Nadie osó rechistar, aunque sabía que todas lo estaban deseando; en lugar de eso, la mayoría recogió sus cosas y se encaminó hacia los vestuarios. Yo me quedé atrás para recoger el material, satisfecha por lo bien que había ido el entrenamiento. Siguiendo mi ejemplo, Trish, Sofia y Bethany también se quedaron para enrollar las esterillas y guardar los pompones y las colchonetas.
—Un entrenamiento duro, mi capitana —me dijo Trish al tiempo que se enjugaba el sudor de la frente con la camiseta.
—Vamos, no te quejes… En realidad más que un entrenamiento ha sido un calentamiento. Si te ha parecido difícil, espera a que empecemos a entrenar para los nacionales y hagamos la coreografía de principio a fin. Una función de sesenta segundos no es nada comparada con una coreo de dos minutos y medio.
—No ha sido para tanto —intervino Sofia. Al mirarla de reojo vi que también estaba sudando de lo lindo, con la piel empapada y las mejillas coloradas del calor. Sabía que estaba tan molida como la que más, pero la adoraba por mentir al respecto—. Y además, yo prefiero trabajar duro y hacerlo bien cuando llegue la hora que quedar mal.
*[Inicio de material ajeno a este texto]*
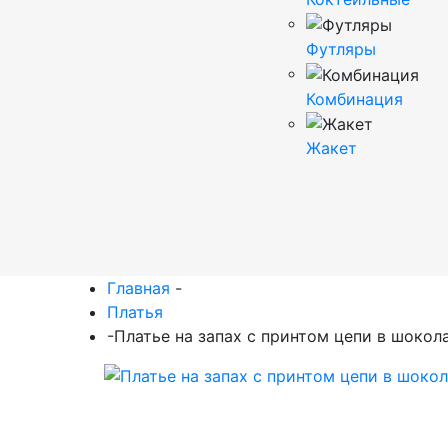
Футляры
Комбинация
Жакет
Главная
-
Платья
-
Платье на запах с принтом цепи в шокол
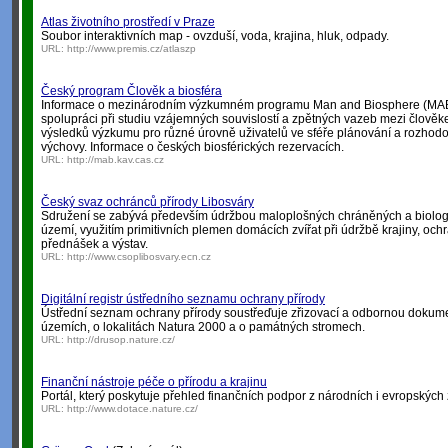
Atlas životního prostředí v Praze
Soubor interaktivních map - ovzduší, voda, krajina, hluk, odpady.
URL:
http://www.premis.cz/atlaszp
Český program Člověk a biosféra
Informace o mezinárodním výzkumném programu Man and Biosphere (MA
spolupráci při studiu vzájemných souvislostí a zpětných vazeb mezi člověke
výsledků výzkumu pro různé úrovně uživatelů ve sféře plánování a rozhodov
výchovy. Informace o českých biosférických rezervacích.
URL:
http://mab.kav.cas.cz
Český svaz ochránců přírody Libosváry
Sdružení se zabývá především údržbou maloplošných chráněných a biolo
území, využitím primitivních plemen domácích zvířat při údržbě krajiny, oc
přednášek a výstav.
URL:
http://www.csoplibosvary.ecn.cz
Digitální registr ústředního seznamu ochrany přírody
Ústřední seznam ochrany přírody soustřeďuje zřizovací a odbornou dokume
územích, o lokalitách Natura 2000 a o památných stromech.
URL:
http://drusop.nature.cz/
Finanční nástroje péče o přírodu a krajinu
Portál, který poskytuje přehled finančních podpor z národních i evropských 
URL:
http://www.dotace.nature.cz/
—Me comería una hamburguesa con queso —dijo Bethany sin hacer caso de la conversación—. Quiero una gran hamburguesa grasienta y jugosa con beicon y aros de cebolla, toda embadurnada de salsa barbacoa. Y patatas fritas. He quemado calorías para eso y más. ¿Alguien se apunta?
—No puedo, tengo que ayudar a mi madre en la tienda. Los martes es el día de más trabajo porque es cuando le llegan los pedidos. Pero cómete una hamburguesa por mí, ¿quieres? —contesté.
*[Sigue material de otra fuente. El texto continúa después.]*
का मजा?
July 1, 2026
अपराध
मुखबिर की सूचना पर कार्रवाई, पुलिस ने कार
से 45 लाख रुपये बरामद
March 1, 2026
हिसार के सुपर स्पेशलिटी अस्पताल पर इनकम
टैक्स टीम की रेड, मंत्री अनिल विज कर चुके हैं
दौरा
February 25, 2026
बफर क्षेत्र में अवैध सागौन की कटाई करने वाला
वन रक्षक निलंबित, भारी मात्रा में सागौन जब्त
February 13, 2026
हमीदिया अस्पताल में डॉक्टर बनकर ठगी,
—No creo que haya hecho ejercicio por las dos —me contestó dándose una palmadita en el vientre plano.
No iba a comerle la moral diciéndole que probablemente tampoco hubiese quemado calorías suficientes para lo que quería engullir; supuse que ya lo sabría: todos nos contamos mentirijillas a nosotros mismos, y las de Bethany solían ser sobre comida.
—Bueno, siempre puedes venir a ganarte la segunda hamburguesa echándonos una mano en el almacén —le dije, sin molestarme en ocultar mi intento de coacción.
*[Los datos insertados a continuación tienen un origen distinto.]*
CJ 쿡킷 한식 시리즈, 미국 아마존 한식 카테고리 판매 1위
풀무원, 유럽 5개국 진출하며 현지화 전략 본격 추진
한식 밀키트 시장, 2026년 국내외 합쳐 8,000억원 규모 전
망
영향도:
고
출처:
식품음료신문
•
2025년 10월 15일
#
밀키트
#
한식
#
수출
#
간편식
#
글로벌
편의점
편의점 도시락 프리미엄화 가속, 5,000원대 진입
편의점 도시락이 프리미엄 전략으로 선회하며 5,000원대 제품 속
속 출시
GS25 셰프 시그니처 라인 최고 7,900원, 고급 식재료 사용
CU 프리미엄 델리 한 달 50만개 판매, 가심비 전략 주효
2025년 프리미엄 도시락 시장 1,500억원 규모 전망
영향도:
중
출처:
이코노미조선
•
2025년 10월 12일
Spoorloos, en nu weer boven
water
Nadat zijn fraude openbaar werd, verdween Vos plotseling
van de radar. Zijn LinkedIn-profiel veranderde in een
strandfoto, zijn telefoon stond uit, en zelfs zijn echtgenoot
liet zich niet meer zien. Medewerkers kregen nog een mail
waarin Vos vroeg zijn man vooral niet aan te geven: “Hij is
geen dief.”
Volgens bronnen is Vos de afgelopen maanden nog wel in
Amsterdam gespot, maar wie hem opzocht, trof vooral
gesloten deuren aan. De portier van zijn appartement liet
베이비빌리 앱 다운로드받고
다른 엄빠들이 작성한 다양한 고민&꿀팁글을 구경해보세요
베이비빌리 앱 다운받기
Aunque le había dicho a mi padre que me portaría bien con mi madre, todavía no había superado del todo la discusión de la otra noche. Sabía que, si me pasaba el resto de la tarde con ella a solas en el almacén, se las arreglaría para sacar el tema de nuevo. Y entonces me costaría aún más mantener mi promesa…
—Se siente, Had; tengo una cita con mi barriga.
Miré a Trish.
—Yo tengo una cita con mi DVD —me contestó sin molestarse en inventar una excusa más creativa.
—Yo te ayudo —se ofreció Sofia, que se encogió de hombros y añadió—: Tengo tareas que hacer pero pueden esperar.
—Gracias, Sofe eres la mejor —le dije con la esperanza de que me oyesen las otras dos—. Luego te invito a un yogur helado con todo lo que quieras echarle por encima.
—Bueno, ya me conoces: nunca te diré que no a un yogur helado.
Cuando terminamos de recoger nos fuimos al vestuario antes de ir a la tienda de mi familia, Scents & Sensibility. Mi madre abrió la perfumería pocos años antes de que yo naciera y, según cuentan todos los que la conocen, había sido el sueño de su vida desde que era adolescente. Apenas tenía edad de perfumarse cuando empezó a mezclar esencias con hechizos e ideó fragancias cocinadas con magia. Cuando la gente venía a la tienda, mi madre los ayudaba a crear aromas únicos y personales para cada individuo y sus necesidades; hacía hasta colonia para hombres.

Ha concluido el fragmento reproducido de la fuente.